Le présent accord s'applique :

1. Aux marchés :
– concernant des activités de transport des fonds et valeurs quel qu'en soit le montant, telles que définies par l'article 611-1 du code de la sécurité intérieure ;
– repris en totalité ou partiellement par l'entreprise entrante ;
– détenus depuis au moins 12 mois ;
– ayant généré un chiffre d'affaires annuel justifiant le transfert d'au minimum un salarié.

2. Aux sites de production des entreprises entrante et sortante :
– affectés directement par le changement de prestataire ;
– situés à une distance maximale de 100 kilomètres (site à site) ;

3. Aux salariés :
– affectés aux activités de transport de fonds, de traitement de valeurs et de gestion des automates bancaires ;
– titulaires d'un contrat de travail à durée indéterminée ou à durée déterminée supérieure à 3 mois ;
– n'étant pas absents depuis plus de 4 mois au titre d'un arrêt maladie ou dont le contrat de travail n'est pas suspendu, hors les cas d'accidents du travail et de congés de maternité ;
– se trouvant à plus de 2 ans d'un départ à la retraite ou d'entrée dans un dispositif de fin de carrière ;
– se trouvant à moins de 2 ans d'un départ à la retraite ou d'entrée dans un dispositif de fin de carrière, seulement s'ils sont volontaires à leur transfert.

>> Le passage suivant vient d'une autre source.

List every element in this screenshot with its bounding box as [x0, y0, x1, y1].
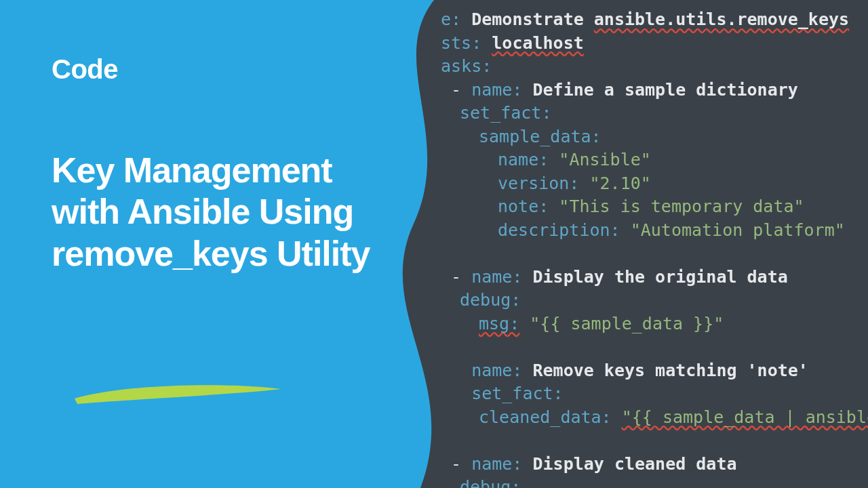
yaml-text-spellcheck: ansible.utils.remove_keys: [594, 9, 849, 29]
title-line-2: with Ansible Using: [52, 192, 353, 231]
yaml-text: Display the original data: [532, 267, 787, 287]
yaml-string: "2.10": [589, 174, 650, 193]
slide-title: Key Management with Ansible Using remove…: [52, 150, 393, 274]
yaml-key: name:: [498, 150, 549, 169]
yaml-key: debug:: [460, 477, 521, 488]
left-panel: Code Key Management with Ansible Using r…: [0, 0, 434, 488]
yaml-key: sts:: [441, 33, 481, 53]
yaml-key: description:: [498, 220, 620, 240]
code-panel: e: Demonstrate ansible.utils.remove_keys…: [380, 0, 868, 488]
yaml-text-spellcheck: localhost: [492, 33, 583, 53]
yaml-key: e:: [441, 9, 461, 29]
yaml-key: note:: [498, 197, 549, 216]
yaml-key: name:: [471, 454, 522, 474]
yaml-text: Remove keys matching 'note': [532, 361, 808, 380]
yaml-key: sample_data:: [479, 127, 601, 146]
yaml-key: set_fact:: [460, 103, 551, 123]
yaml-key: debug:: [460, 290, 521, 310]
category-label: Code: [52, 54, 393, 85]
yaml-text: Demonstrate: [471, 9, 594, 29]
yaml-string: "This is temporary data": [559, 197, 804, 216]
yaml-key: set_fact:: [471, 384, 563, 403]
yaml-key: cleaned_data:: [479, 407, 612, 427]
yaml-key: asks:: [441, 56, 492, 76]
slide-root: Code Key Management with Ansible Using r…: [0, 0, 868, 488]
yaml-key: name:: [471, 361, 522, 380]
yaml-key: name:: [471, 267, 522, 287]
yaml-key: version:: [498, 174, 579, 193]
title-line-1: Key Management: [52, 150, 332, 190]
yaml-text: Define a sample dictionary: [532, 80, 797, 100]
yaml-string-spellcheck: "{{ sample_data | ansible: [622, 407, 868, 427]
yaml-key: name:: [471, 80, 522, 100]
yaml-key-spellcheck: msg:: [479, 314, 519, 333]
yaml-string: "{{ sample_data }}": [530, 314, 724, 333]
underline-swoosh-icon: [69, 380, 286, 407]
title-line-3: remove_keys Utility: [52, 234, 370, 273]
yaml-text: Display cleaned data: [532, 454, 736, 474]
yaml-string: "Ansible": [559, 150, 650, 169]
yaml-string: "Automation platform": [631, 220, 845, 240]
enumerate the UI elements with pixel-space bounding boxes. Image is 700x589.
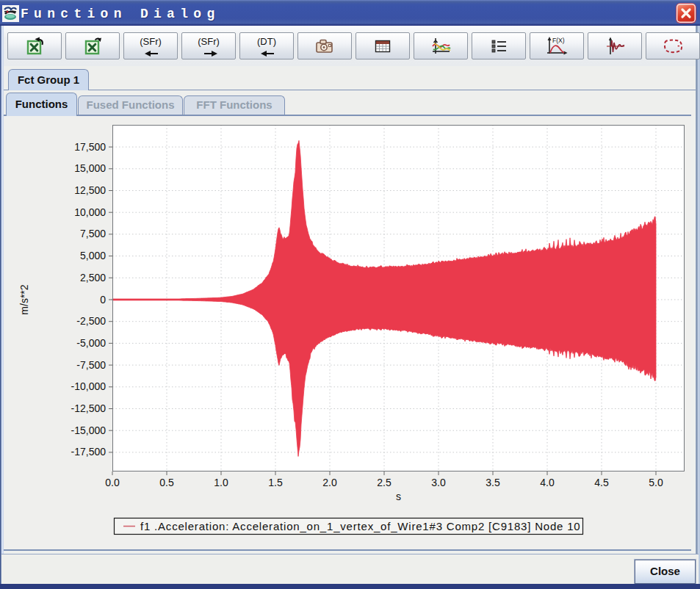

Les conditions précitées sont cumulatives. Les conditions de l'alinéa 3, relatives aux personnels, s'apprécient à la date de la notification formelle du changement de prestataire par le client.



Modalités de mise en œuvre
En vigueur non étendu

2.1. Nombre de salariés transférables

Le nombre de salariés transférables est calculé en fonction d'un montant de chiffre d'affaires annuel perdu par l'entreprise sortante. Les règles pour déterminer ce nombre sont définies dans l'annexe 1.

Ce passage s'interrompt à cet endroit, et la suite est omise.